WHAT IS BEING ASKED: Each line from the top of the listing down to and including the line with "Puede aceptar todas" must be duplicated exactly; pictures are to be skipped.

MATERIAL PROVIDED:
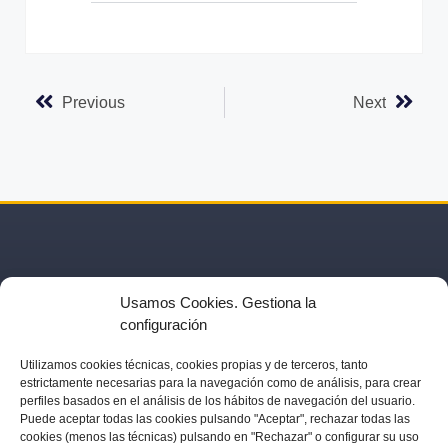
t
e
r
n
Previous
Next
a
t
i
v
e
:
Usamos Cookies. Gestiona la
configuración
Utilizamos
cookies técnicas, cookies
propias y de terceros, tanto
estrictamente necesarias para la navegación como de análisis, para crear
US
ACTIVITIES
PARTNERS
BLOG
IN THE PRESS
perfiles basados en el análisis de los hábitos de navegación del usuario.
Puede aceptar todas las cookies pulsando "Aceptar", rechazar todas las
cookies (menos las técnicas) pulsando en "Rechazar" o configurar su uso
LEGAL NOTICE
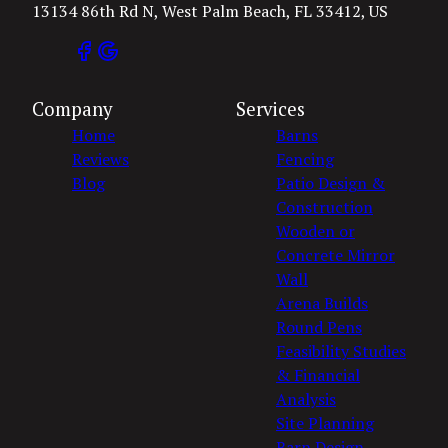
13134 86th Rd N, West Palm Beach, FL 33412, US
Company
Services
Home
Barns
Reviews
Fencing
Blog
Patio Design &
Construction
Wooden or
Concrete Mirror
Wall
Arena Builds
Round Pens
Feasibility Studies
& Financial
Analysis
Site Planning
Barn Design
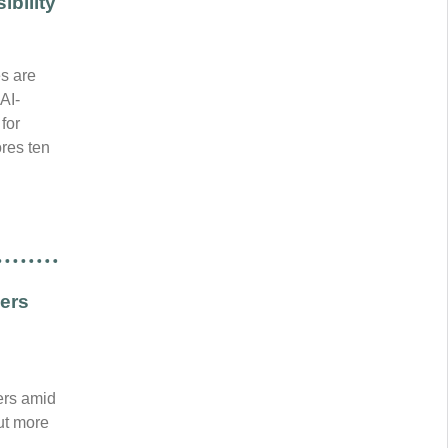
bility
es are
AI-
for
res ten
ders
ers amid
out more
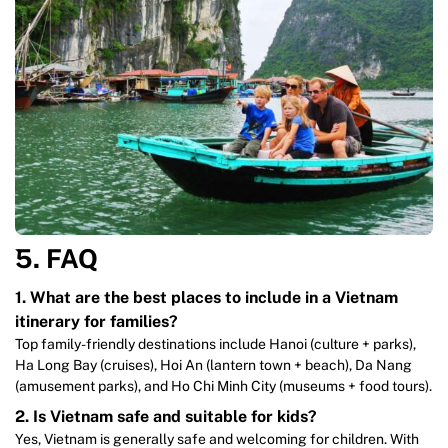
̀5. FAQ
1. What are the best places to include in a Vietnam
itinerary for families?
Top family-friendly destinations include Hanoi (culture + parks),
Ha Long Bay (cruises), Hoi An (lantern town + beach), Da Nang
(amusement parks), and Ho Chi Minh City (museums + food tours).
2. Is Vietnam safe and suitable for kids?
Yes, Vietnam is generally safe and welcoming for children. With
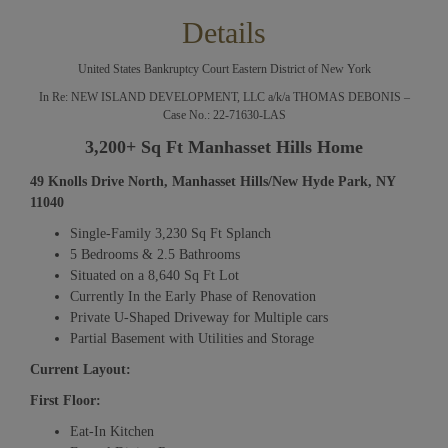
Details
United States Bankruptcy Court Eastern District of New York
In Re: NEW ISLAND DEVELOPMENT, LLC a/k/a THOMAS DEBONIS –
Case No.: 22-71630-LAS
3,200+ Sq Ft Manhasset Hills Home
49 Knolls Drive North, Manhasset Hills/New Hyde Park, NY
11040
Single-Family 3,230 Sq Ft Splanch
5 Bedrooms & 2.5 Bathrooms
Situated on a 8,640 Sq Ft Lot
Currently In the Early Phase of Renovation
Private U-Shaped Driveway for Multiple cars
Partial Basement with Utilities and Storage
Current Layout:
First Floor:
Eat-In Kitchen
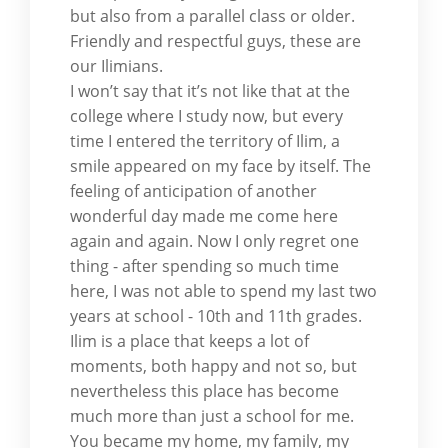
but also from a parallel class or older.
Friendly and respectful guys, these are
our Ilimians.
I won’t say that it’s not like that at the
college where I study now, but every
time I entered the territory of Ilim, a
smile appeared on my face by itself. The
feeling of anticipation of another
wonderful day made me come here
again and again. Now I only regret one
thing - after spending so much time
here, I was not able to spend my last two
years at school - 10th and 11th grades.
Ilim is a place that keeps a lot of
moments, both happy and not so, but
nevertheless this place has become
much more than just a school for me.
You became my home, my family, my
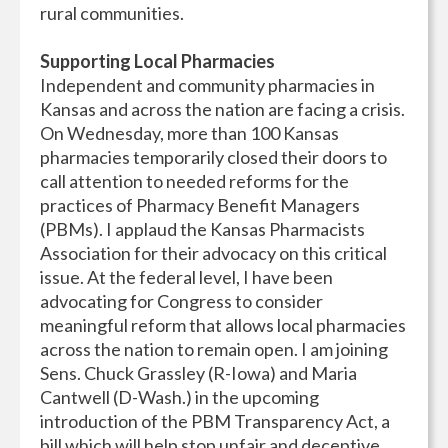
rural communities.
Supporting Local Pharmacies
Independent and community pharmacies in
Kansas and across the nation are facing a crisis.
On Wednesday, more than 100 Kansas
pharmacies temporarily closed their doors to
call attention to needed reforms for the
practices of Pharmacy Benefit Managers
(PBMs). I applaud the Kansas Pharmacists
Association for their advocacy on this critical
issue. At the federal level, I have been
advocating for Congress to consider
meaningful reform that allows local pharmacies
across the nation to remain open. I am joining
Sens. Chuck Grassley (R-Iowa) and Maria
Cantwell (D-Wash.) in the upcoming
introduction of the PBM Transparency Act, a
bill which will help stop unfair and deceptive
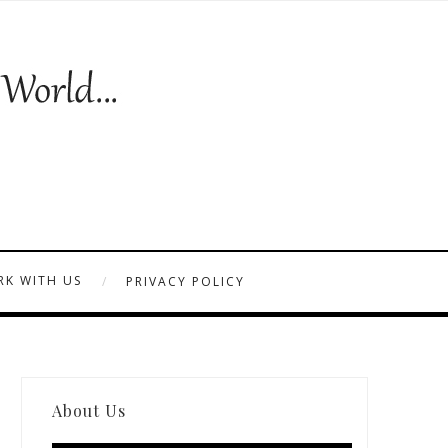
K WITH US
PRIVACY POLICY
About Us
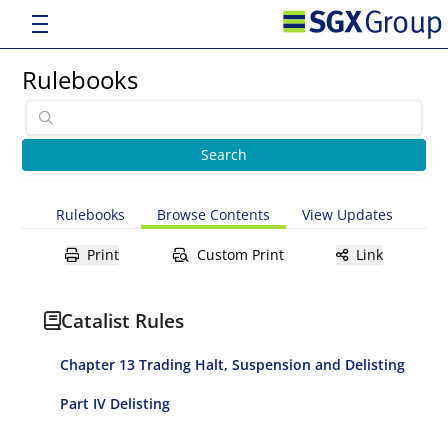
Rulebooks
Rulebooks
Browse Contents
View Updates
Print
Custom Print
Link
Catalist Rules
Chapter 13 Trading Halt, Suspension and Delisting
Part IV Delisting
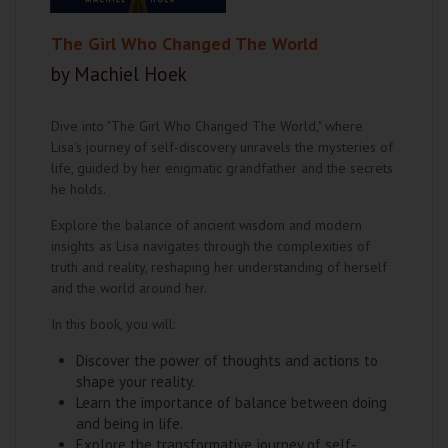
The Girl Who Changed The World
by Machiel Hoek
Dive into "The Girl Who Changed The World," where
Lisa's journey of self-discovery unravels the mysteries of
life, guided by her enigmatic grandfather and the secrets
he holds.
Explore the balance of ancient wisdom and modern
insights as Lisa navigates through the complexities of
truth and reality, reshaping her understanding of herself
and the world around her.
In this book, you will:
Discover the power of thoughts and actions to
shape your reality.
Learn the importance of balance between doing
and being in life.
Explore the transformative journey of self-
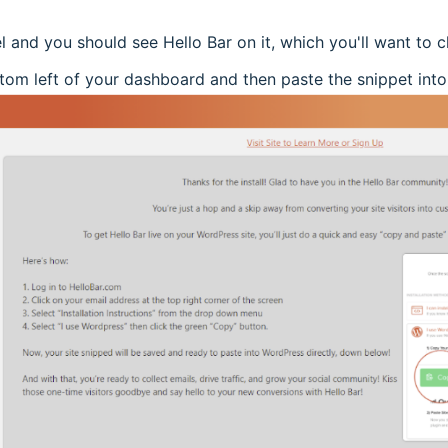
l and you should see Hello Bar on it, which you'll want to cl
tom left of your dashboard and then paste the snippet into t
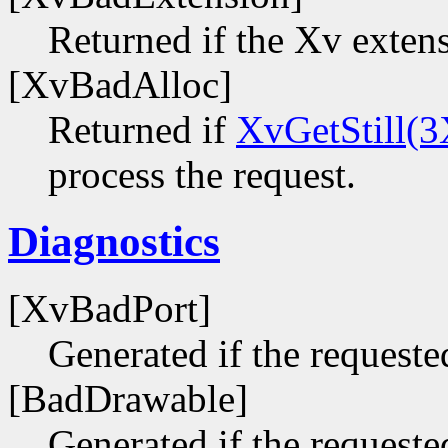
Returned if the Xv extens
[XvBadAlloc]
Returned if
XvGetStill(3
process the request.
Diagnostics
[XvBadPort]
Generated if the requested
[BadDrawable]
Generated if the requeste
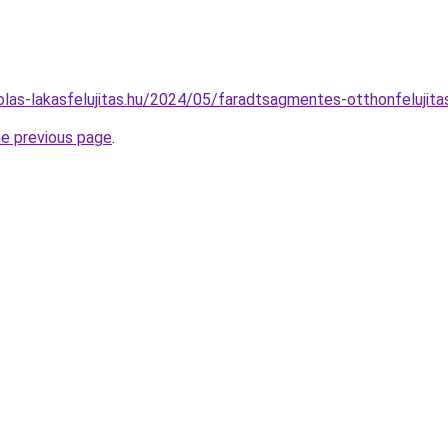
kolas-lakasfelujitas.hu/2024/05/faradtsagmentes-otthonfelujita
he previous page
.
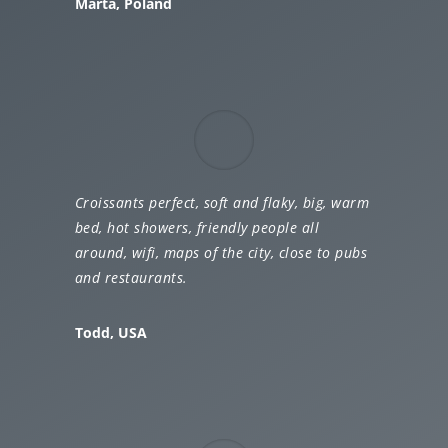
Marta, Poland
Croissants perfect, soft and flaky, big, warm
bed, hot showers, friendly people all
around, wifi, maps of the city, close to pubs
and restaurants.
Todd, USA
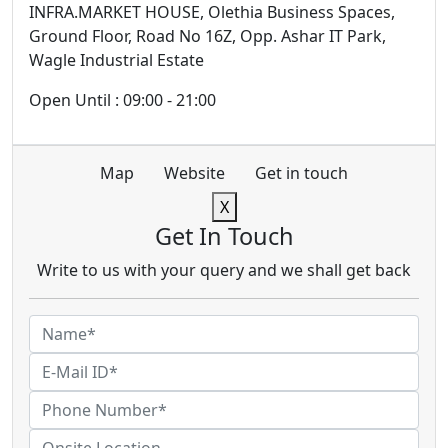
INFRA.MARKET HOUSE, Olethia Business Spaces,
Ground Floor, Road No 16Z, Opp. Ashar IT Park,
Wagle Industrial Estate
Open Until : 09:00 - 21:00
Map
Website
Get in touch
X
Get In Touch
Write to us with your query and we shall get back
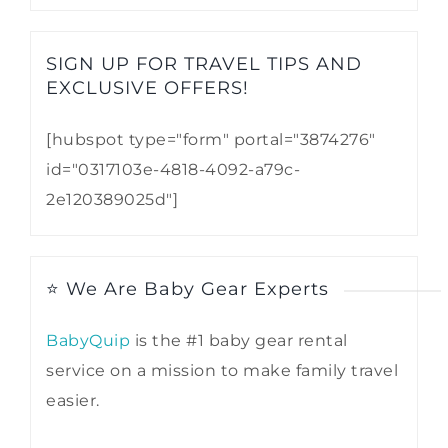
SIGN UP FOR TRAVEL TIPS AND
EXCLUSIVE OFFERS!​
[hubspot type="form" portal="3874276"
id="0317103e-4818-4092-a79c-
2e120389025d"]
⭐ We Are Baby Gear Experts
BabyQuip
is the #1 baby gear rental
service on a mission to make family travel
easier.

WRITTEN SOLUTION:
t
e
r
n
Previous
Next
a
t
i
v
e
:
Usamos Cookies. Gestiona la
configuración
Utilizamos
cookies técnicas, cookies
propias y de terceros, tanto
estrictamente necesarias para la navegación como de análisis, para crear
US
ACTIVITIES
PARTNERS
BLOG
IN THE PRESS
perfiles basados en el análisis de los hábitos de navegación del usuario.
Puede aceptar todas las cookies pulsando "Aceptar", rechazar todas las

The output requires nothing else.